Pope will meet sharp criticism during visit to Turkey
Scott Rank and Stacy Meichtry

(For the full story, go to Columbus Dispatch) ISTANBUL, Turkey — In the courtyard of the Church of the Holy Spirit here, a bronze statue stands in honor of a Roman Catholic pontiff named Benedict: “The benefactor of all people, irrespective of nationality or religion,” a nearby placard reads.

Apart from the name, the statue bears no resemblance to Pope Benedict XVI, who enraged devout Muslims around the world with his remarks on Islam during a September speech in Germany. The statue was erected, rather, as a tribute to Pope Benedict XV, a renowned peacemaker who failed to stop World War I.

Like his predecessor, however, Benedict finds himself at the center of a potentially epochal clash — an ideological struggle that pits East against West, Muslim against Christian.
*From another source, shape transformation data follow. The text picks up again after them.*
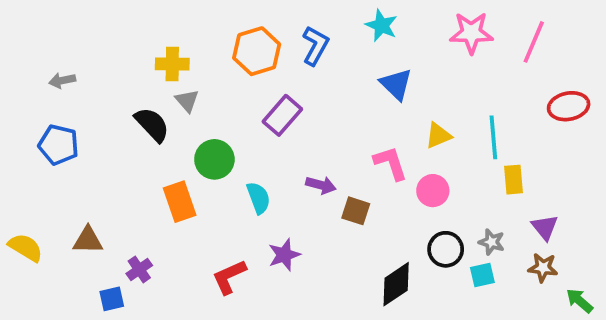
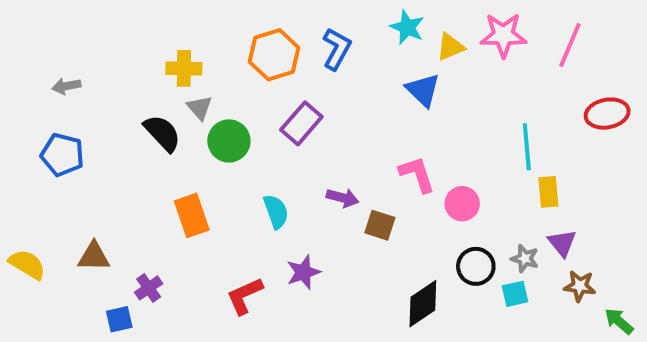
yellow triangle: (438, 136) -> (450, 47), moved
green circle: (214, 159) -> (229, 141), moved
purple triangle: (545, 227) -> (562, 243), moved

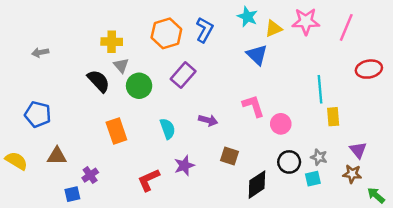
blue pentagon: (62, 155) -> (38, 114), moved
brown square: (380, 225) -> (230, 156), moved
purple triangle: (562, 243) -> (358, 150), moved

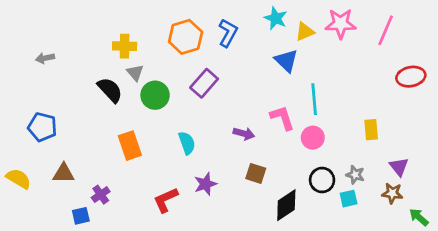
cyan line: (320, 89) -> (314, 99), moved
purple arrow: (208, 120) -> (244, 134), moved

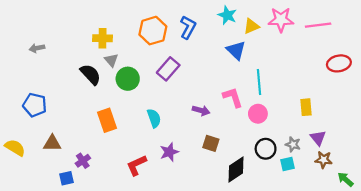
pink line: (386, 30) -> (318, 25), turned 60
purple triangle: (399, 167) -> (318, 138), moved

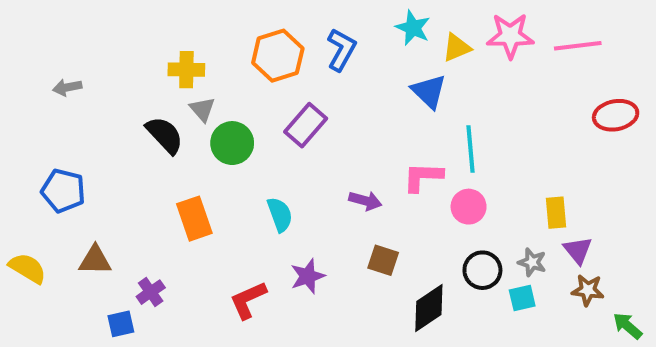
pink L-shape: (233, 97) -> (423, 177), turned -70
yellow rectangle: (306, 107) -> (556, 213), moved

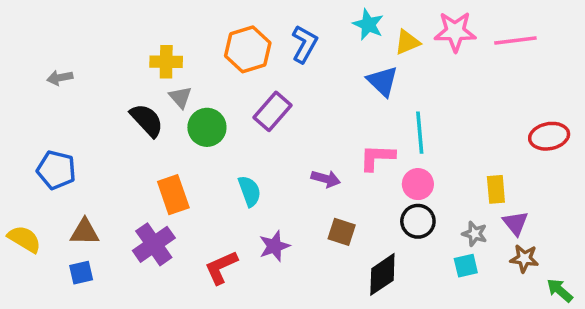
red ellipse: (616, 115) -> (549, 136), moved
black circle: (482, 270) -> (418, 221), moved
purple cross: (151, 292) -> (154, 244), moved, size x1.6
blue square: (121, 324) -> (81, 273), moved

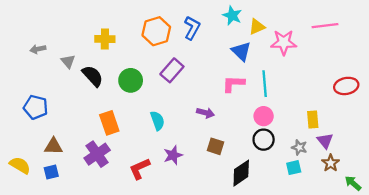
pink star: (455, 32) -> (284, 42), moved
gray triangle: (180, 97) -> (68, 61), moved
pink L-shape: (377, 157) -> (233, 84), moved
yellow semicircle: (24, 239) -> (20, 165), moved
brown star: (524, 258) -> (331, 163), turned 30

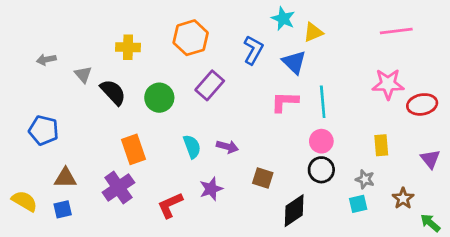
blue L-shape: (192, 28) -> (253, 50), moved
pink star: (284, 42) -> (388, 84), moved
purple arrow: (205, 113) -> (227, 147), moved
purple triangle: (325, 141) -> (430, 159), moved

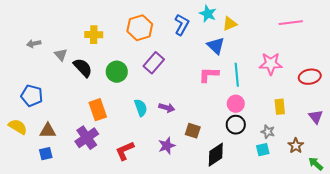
blue L-shape: (253, 50) -> (182, 25), moved
pink star: (388, 84) -> (271, 64), moved
purple star: (211, 189) -> (167, 146), moved
yellow semicircle: (25, 201) -> (18, 127), moved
Starting Tuesday, the pope will make his first trip outside Europe, to Turkey, a predominantly Muslim nation that maintains increasingly fragile relations with the Roman Catholic leader.

Turkish leaders were among the first to decry Benedict’s controversial speech, in which he quoted a Christian medieval ruler describing the teachings of the Muslim Prophet Muhammad as “evil and inhuman” and “spread by the sword.” One of the first stops on Benedict’s Turkish tour will be the country’s Ministry of Religious Affairs to clarify his views on Islam.
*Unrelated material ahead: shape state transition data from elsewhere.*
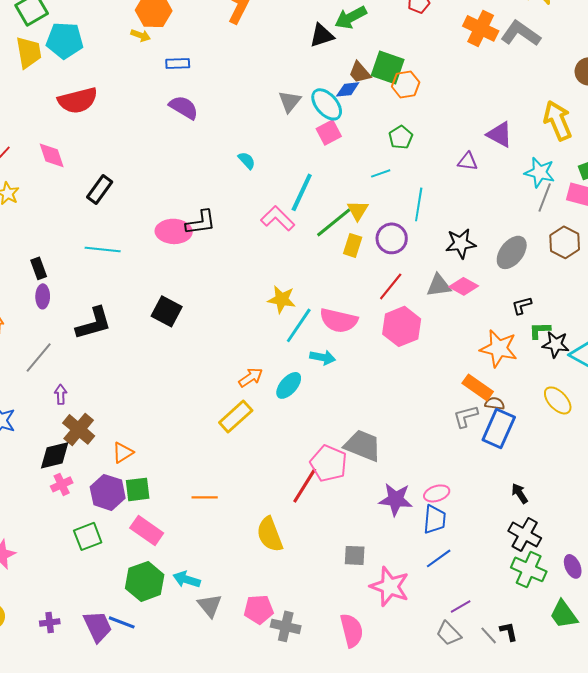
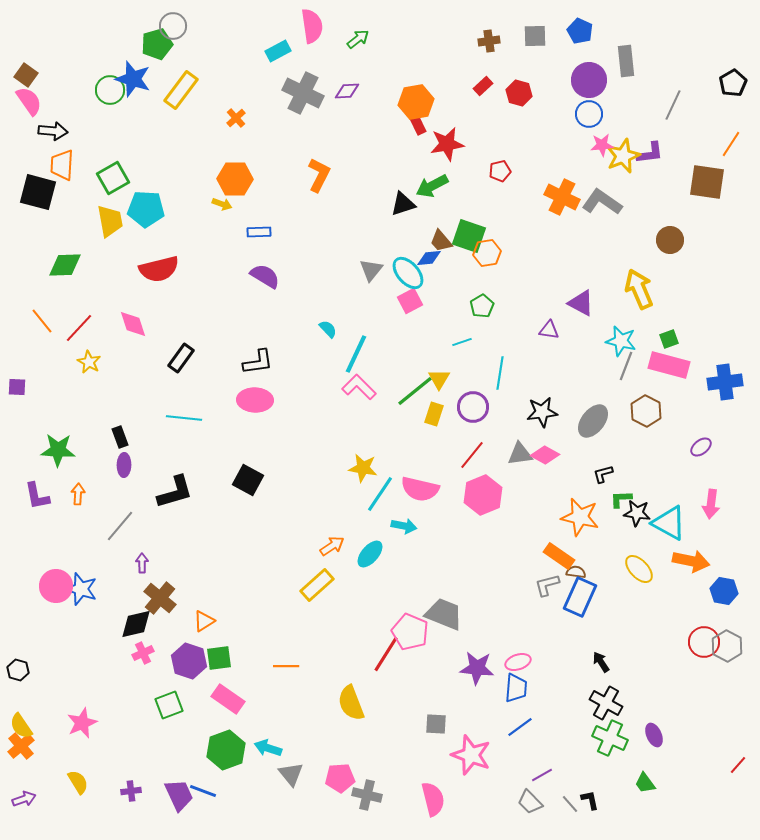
cyan line: (302, 192) -> (356, 354), moved
black L-shape: (201, 222) -> (258, 362), moved
green trapezoid: (564, 614) -> (645, 783), size x0.7

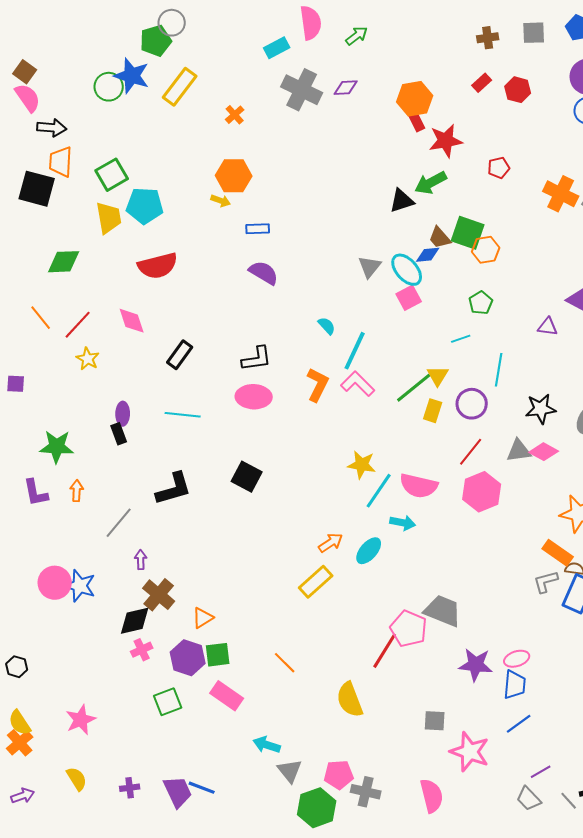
orange L-shape: (319, 175) -> (318, 385), moved
purple ellipse: (124, 465) -> (123, 414), moved
orange line: (286, 666) -> (285, 663), turned 45
green hexagon: (226, 750) -> (317, 808), moved

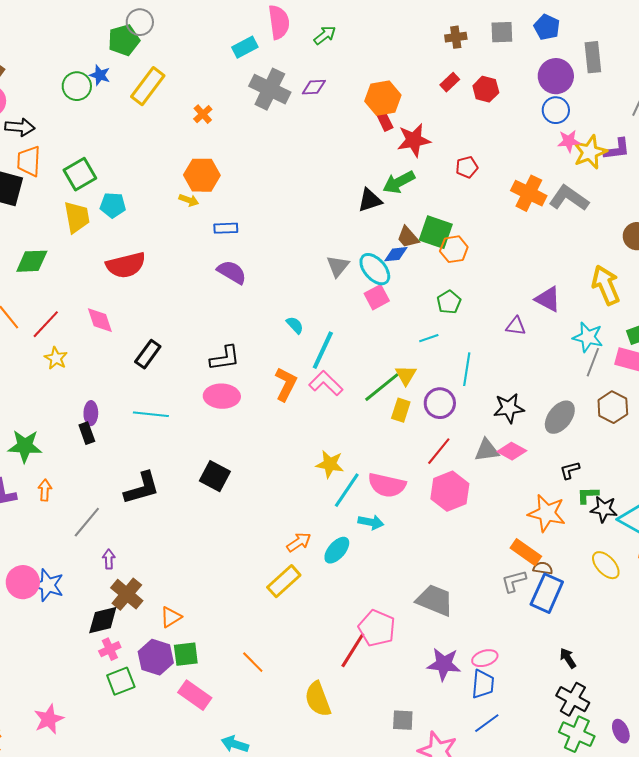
blue star: (132, 76) -> (100, 75), size x0.6
cyan pentagon: (145, 206) -> (113, 205), size x0.7
gray trapezoid: (443, 611) -> (435, 600), moved
green square: (168, 702) -> (121, 681), moved

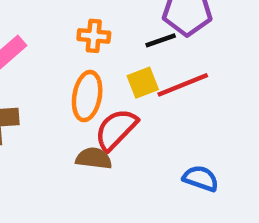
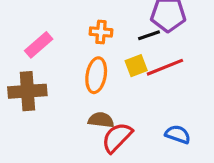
red semicircle: (116, 129) -> (117, 138), moved

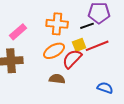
orange cross: (101, 32) -> (57, 24), size x1.5
orange ellipse: (96, 75) -> (54, 51), turned 50
red semicircle: (117, 138) -> (72, 59), moved

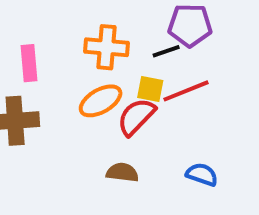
pink rectangle: (18, 32) -> (29, 63), turned -54
yellow square: (79, 45) -> (150, 89), turned 32
brown semicircle: (57, 79) -> (122, 172), moved

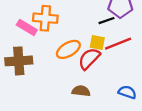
orange cross: (106, 47) -> (45, 18), moved
pink rectangle: (29, 63) -> (27, 27), turned -54

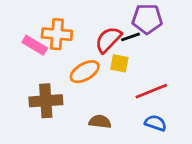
red line: (118, 44) -> (151, 91), moved
red semicircle: (89, 59) -> (108, 40), moved
brown cross: (19, 61) -> (46, 101), moved

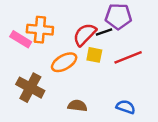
red line: (151, 91) -> (128, 57), moved
brown cross: (46, 101) -> (30, 88), turned 32

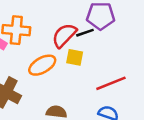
red line: (128, 57) -> (111, 83), moved

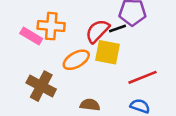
yellow square: (75, 57) -> (107, 52), size x1.5

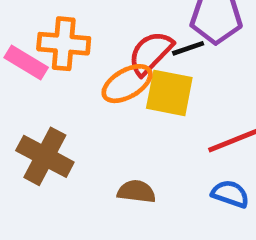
orange ellipse: (76, 60) -> (127, 84), moved

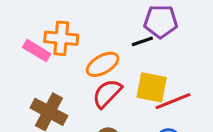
red semicircle: (151, 53) -> (107, 93), moved
yellow square: (169, 93) -> (152, 87), moved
More recently, Benedict has made clear that he intends to push for “sincere and frank” relations with Muslim leaders.

At the center of Benedict’s policy, church officials say, lies a desire to see the rights guaranteed to Muslims living in the West extended to Christians living in the Muslim world. Even in Turkey, an officially secular country, strains of religious discrimination are present.
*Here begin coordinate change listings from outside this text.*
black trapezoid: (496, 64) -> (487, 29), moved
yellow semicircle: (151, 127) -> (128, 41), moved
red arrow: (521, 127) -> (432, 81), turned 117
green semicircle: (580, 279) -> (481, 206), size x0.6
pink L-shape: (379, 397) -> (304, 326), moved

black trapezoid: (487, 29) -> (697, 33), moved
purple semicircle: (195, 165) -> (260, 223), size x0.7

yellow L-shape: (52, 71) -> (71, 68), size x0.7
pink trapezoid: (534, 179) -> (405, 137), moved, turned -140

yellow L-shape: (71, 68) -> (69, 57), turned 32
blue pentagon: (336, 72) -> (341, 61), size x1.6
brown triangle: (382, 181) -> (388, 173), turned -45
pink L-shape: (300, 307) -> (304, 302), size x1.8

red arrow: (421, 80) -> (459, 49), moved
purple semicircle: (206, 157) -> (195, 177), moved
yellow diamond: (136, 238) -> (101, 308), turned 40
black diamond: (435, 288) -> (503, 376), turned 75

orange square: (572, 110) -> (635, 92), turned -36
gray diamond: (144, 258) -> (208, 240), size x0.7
“We are forced to face this issue in a more substantial and forceful way,” said Bishop Luigi Padovese, the church’s top prelate in Anatolia, also known as Asia Minor. “It’s a question of survival.” In February, one of Padovese’s priests was gunned down while praying in a parish in Trabzon, a city on the coast of the Black Sea.

Although Benedict is under pressure to make overtures to Turkey’s Muslims, relations with Islam are not the primary focus of his visit. Officially, he is meeting Eastern Orthodox Patriarch Bartholomew I, the ecumenical patriarch of Constantinople, or modernday Istanbul. Bartholomew, whose church predates the founding of Turkey and the Ottoman Empire, is the source of intense public scrutiny in Turkey.

He is regularly accused in the media of trying to establish an Eastern Orthodox enclave in Turkey modeled after Vatican City. Benedict’s main objective will be to lend support to the country’s Christian minorities, including non-Catholics, Padovese said.

The visit also could embolden scores of Turkish Christians to profess their faith more openly. “This is a good chance for us because we can explain our theology,” says Firat Tuncel, a 26-year-old airline worker who converted to Catholicism from Islam.

Tuncel, who converted after studying in Germany three years ago, admits he has not officially declared the change to authorities. His national identification card says he is a Muslim.

“There is strong psychological pressure,” he says. “You can be unemployed for years and be treated as a second-class citizen in society, simply because your official ID has ‘Christian’ written on it.”

While Benedict has kicked off past foreign trips by parading through town in the popemobile and pressing flesh with the faithful at outdoor Masses, he will keep a lower public profile in Turkey. The visit is expected to use security measures that rival those put in place when President Bush visited Turkey for a NATO summit in 2004.

Mehmet Ali Agca, the Turkish gunman who shot Pope John Paul II in St. Peter’s Square in 1981, recently warned Benedict not to make the trip. Agca, who is in prison, told the pope in a statement conveyed to the Associated Press, “As a man who knows these things, I am saying that your life is in danger, don’t come to Turkey.”